Essay · Level 4 · 138 words

Reading the River

Mark Twain, Life on the Mississippi (1883). Public domain.

The face of the water, in time, became a wonderful book — a book that was a dead language to the uneducated passenger, but which told its mind to me without reserve, delivering its most cherished secrets as clearly as if it uttered them with a voice. And it was not a book to be read once and thrown aside, for it had a new story to tell every day. Throughout the long twelve hundred miles there was never a page that was void of interest, never one that you could leave unread without loss, never one that you would want to skip, thinking you could find higher enjoyment in some other thing. There never was so wonderful a book written by man; never one whose interest was so absorbing, so unflagging, so sparklingly renewed with every reperusal.

Comprehension questions

1. What does Twain mean by calling the river a "book"?
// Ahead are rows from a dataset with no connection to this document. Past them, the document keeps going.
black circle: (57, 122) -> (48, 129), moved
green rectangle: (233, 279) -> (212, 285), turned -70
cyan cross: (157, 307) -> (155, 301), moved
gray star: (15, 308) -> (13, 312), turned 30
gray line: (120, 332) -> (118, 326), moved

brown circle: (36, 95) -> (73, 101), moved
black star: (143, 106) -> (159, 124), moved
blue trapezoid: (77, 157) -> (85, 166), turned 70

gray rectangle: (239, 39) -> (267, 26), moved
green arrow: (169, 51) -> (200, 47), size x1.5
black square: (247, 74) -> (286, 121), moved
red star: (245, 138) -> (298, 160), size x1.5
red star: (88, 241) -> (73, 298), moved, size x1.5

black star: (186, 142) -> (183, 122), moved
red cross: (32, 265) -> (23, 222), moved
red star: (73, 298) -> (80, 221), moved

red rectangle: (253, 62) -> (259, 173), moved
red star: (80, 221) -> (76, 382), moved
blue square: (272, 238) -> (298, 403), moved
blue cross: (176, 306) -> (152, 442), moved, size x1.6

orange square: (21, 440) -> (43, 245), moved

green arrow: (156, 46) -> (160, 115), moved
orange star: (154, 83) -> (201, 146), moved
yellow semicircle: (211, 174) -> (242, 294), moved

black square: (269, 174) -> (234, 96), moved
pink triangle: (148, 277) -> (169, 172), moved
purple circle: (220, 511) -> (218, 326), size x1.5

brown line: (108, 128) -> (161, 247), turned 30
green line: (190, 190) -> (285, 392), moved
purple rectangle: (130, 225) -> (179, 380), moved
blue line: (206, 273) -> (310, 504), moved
  • A He literally read books while on the river.
  • B The river's surface held meaning that a trained eye could interpret.
  • C The river was as boring as a textbook.
  • D Passengers wrote about the river in journals.
Show answer

B. The river's surface held meaning that a trained eye could interpret.
Twain treats the water's "face" as a text whose "secrets" he, unlike the untrained passenger, could read.

2. Why is the river "a dead language to the uneducated passenger"?
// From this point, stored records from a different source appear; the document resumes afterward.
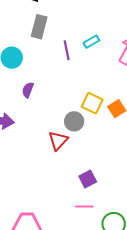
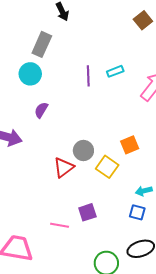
gray rectangle: (39, 27) -> (42, 44), moved
yellow square: (92, 103) -> (107, 167), moved
pink line: (84, 206) -> (60, 225), moved

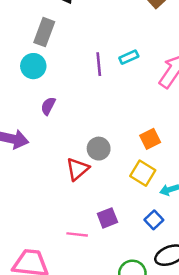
yellow square: (107, 167) -> (143, 173), moved
blue square: (137, 212) -> (154, 220), moved, turned 35

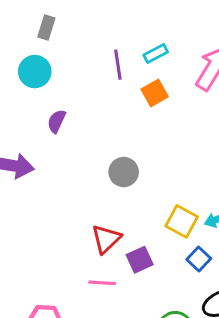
gray rectangle: (44, 32) -> (46, 27), size x0.7
orange square: (150, 139) -> (155, 93), moved
red triangle: (78, 169) -> (106, 239), moved
yellow square: (143, 173) -> (182, 221), moved

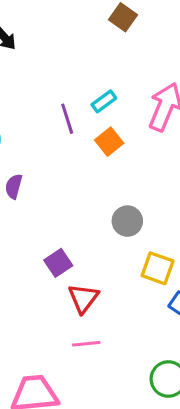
gray circle: (124, 172) -> (127, 221), moved
purple square: (140, 260) -> (58, 263), moved

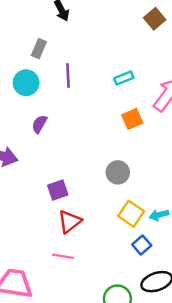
purple line: (67, 119) -> (68, 76), moved
orange square: (109, 142) -> (132, 119), moved

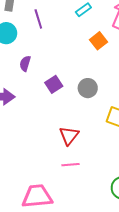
gray circle: (118, 172) -> (88, 88), moved
purple square: (58, 190) -> (54, 84), moved

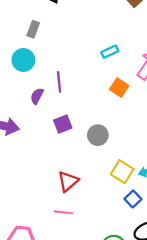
purple line: (38, 19) -> (59, 82), moved
orange square: (98, 41) -> (119, 88), turned -30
  • A Because passengers could not see the water
  • B Because only trained skill lets one read its signs
  • C Because the river had no features
  • D Because passengers spoke a foreign language
Show answer

B. Because only trained skill lets one read its signs
Like a language one hasn't learned, the river's meaning is inaccessible without the training Twain acquired.

3. "Unflagging" as used here most nearly means:

  • A never weakening
  • B frequently changing
  • C poorly marked
  • D easily ignored
Show answer

A. never weakening
Twain praises the river's "unflagging" interest — interest that never tires or diminishes.